Could each entry below be written out exactly, with every picture dropped?

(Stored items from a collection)

•••••

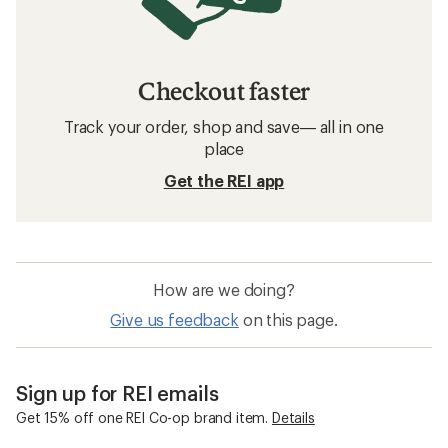
Checkout faster
Track your order, shop and save— all in one
place
Get the REI app
How are we doing?
Give us feedback
on this page.
Sign up for REI emails
Get 15% off one REI Co-op brand item.
Details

•••••

● **COMPLETED EXERCISE**:
Checkout faster
Track your order, shop and save— all in one
place
Get the REI app
How are we doing?
Give us feedback
on this page.
Sign up for REI emails
Get 15% off one REI Co-op brand item.
Details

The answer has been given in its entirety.